IL MESSAGGIO DI GOLETTA: ENERGIE PULITE PER LA PACE
I RISULTATI DEL MONITORAGGIO DI GOLETTA SUL LARIO
Dodici i punti inquinati sul lago di Como, 7 fortemente inquinati sulla sponda lecchese, 1 punto inquinato e 4 fortemente inquinati sulla sponda comasca. Principali responsabili le foci dei fiumi e gli scarichi dei depuratori.

Ancora una volta le brutte notizie per il Lario arrivano dalle foci dei fiumi e dai depuratori mal funzionanti o inesistenti. Nonostante i parametri più permissivi dovuti all’entrata in vigore della nuova normativa sulla balneazione, il D.Lgs 116/2008, i punti inquinati restano ancora molti.
È questo il risultato del monitoraggio della tappa sul Lario della Goletta dei Laghi di Legambiente, la campagna nazionale d’informazione scientifica sullo stato di salute dei bacini lacustri, realizzata con il contributo del COOU (Consorzio Obbligatorio Oli Usati). I tecnici di Legambiente anche quest’anno hanno dato la caccia le situazioni critiche che minacciano la salute dei laghi italiani, puntando il dito contro il sistema di depurazione che ancora oggi rivela una grande falla nel sistema di gestione delle acque reflue.

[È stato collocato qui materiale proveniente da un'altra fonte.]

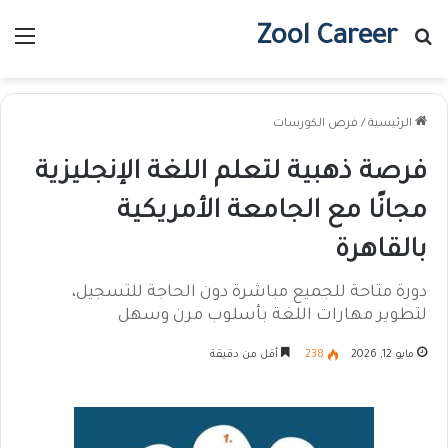
Zool Career
بحث عن
الق
الرئيسية
/
فرص الكورسات
فرصة ذهبية لتعلم اللغة الإنجليزية
مجانًا مع الجامعة الأمريكية
بالقاهرة
دورة متاحة للجميع مباشرة دون الحاجة للتسجيل،
لتطوير مهارات اللغة بأسلوب مرن وسهل
مايو 12, 2026
238
أقل من دقيقة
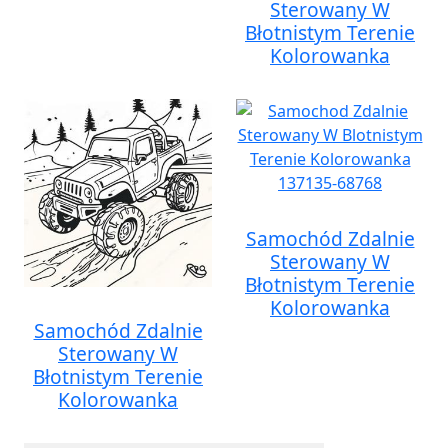
Sterowany W
Błotnistym Terenie
Kolorowanka
Samochód Zdalnie
Sterowany W
Błotnistym Terenie
Kolorowanka
Samochód Zdalnie
Sterowany W
Błotnistym Terenie
Kolorowanka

Dalle analisi effettuate sul laboratorio mobile di Legambiente, sono risultati inquinati ben 12 punti sul lago di Como tra la sponda lecchese e quella comasca. Sulla sponda lecchese sono risultati fortemente inquinati 7 campioni: la foce del torrente Pioverna a Bellano, la foce del fiume Adda e il torrente Inganna a Colico, il campione prelevato nei pressi della spiaggia del depuratore di Dorio, la foce del torrente MerIa a Mandello del Lario, il campione prelevato nei pressi del parco comunale zona Malpensata di Garlate e la foce del torrente Esino a Perledo.
Sul versante comasco sono 4 i punti fortemente inquinati: la foce dei torrente Senagra a Menaggio, Telo ad Argegno, la foce del torrente nei pressi della spiaggia libera della località Bagnana del comune di Lezzeno e la foce del torrente Sorico nel comune omonimo. Risulta inquinato il campione prelevato a Como nei pressi del Tempio Voltiano.

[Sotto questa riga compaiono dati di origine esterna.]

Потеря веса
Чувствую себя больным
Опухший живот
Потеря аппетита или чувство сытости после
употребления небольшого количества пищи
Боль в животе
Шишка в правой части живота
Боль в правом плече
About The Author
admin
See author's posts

Si riconferma il dato del preoccupante deficit di depurazione dei comuni dell’entroterra che rischia di compromettere gli sforzi, seppur ancora insoddisfacenti, che i comuni costieri stanno faticosamente mettendo in campo. – ha commentato Barbara Meggetto, portavoce della Goletta dei Laghi di Legambiente -. Per questo occorre sempre di più ragionare a livello di bacino se si vogliono risolvere davvero i problemi del lago di Como! Non è solo urgente continuare ad investire nell’adeguamento degli impianti di depurazione esistenti e nel completamento della rete fognaria circumlacuale ma anche dotare di infrastrutture fognarie i comuni o le frazioni dei comuni costieri che si estendono nell’entroterra. In questa situazione, il passaggio degli Ato alle Province rischia di allungare immotivatamente i tempi del risanamento del lago di Como”.
Ad appesantire il carico inquinante delle acque del lago contribuisce il fiume Adda che raccoglie i reflui della Valtellina. Una situazione simile e comune ad altri importanti fiumi lombardi che rischia di far pagare alla Lombardia una multa di centinaia di milioni di euro per l’avvio della procedura di infrazione proprio per la mancata depurazione dei corsi d’acqua e che potrebbero essere spesi in investimenti.
Imbarazzante infine, la situazione di alcuni depuratori. Non è solo il caso dei grandi depuratori che servono le città capoluogo, come nel caso dell’impianto lecchese il cui adeguamento continua a spostarsi nel tempo a causa di ritardi anche di natura burocratica, ma anche dei piccoli impianti che, come nel caso di Dorio continuano da quasi ormai un decennio a riversare nel lago acque non completamente depurate.
Le minacce per il Lario però non si fermano alla depurazione.
Oltre ai problemi legati alla qualità delle acque, al consumo di suolo e al paesaggio, merita una puntualizzazione la questione della gestione del demanio della navigazione – ha aggiunto Pierfranco Mastalli, presidente del circolo di Valmadrera-Lecco -. Diventa essenziale ed urgente che le due province, con il Consorzio del Lario e i laghi minori, predispongano un piano sostenibile di settore del demanio della navigazione, introducendo una moratoria sugli interventi nelle aree demaniali. Anche i problemi della navigazione pubblica sul Lario, possono essere affrontati dando responsabilità ad un’autorità provinciale partecipata dai comuni dove ridiscutere anche gli investimenti degli introiti da concessioni demaniali”.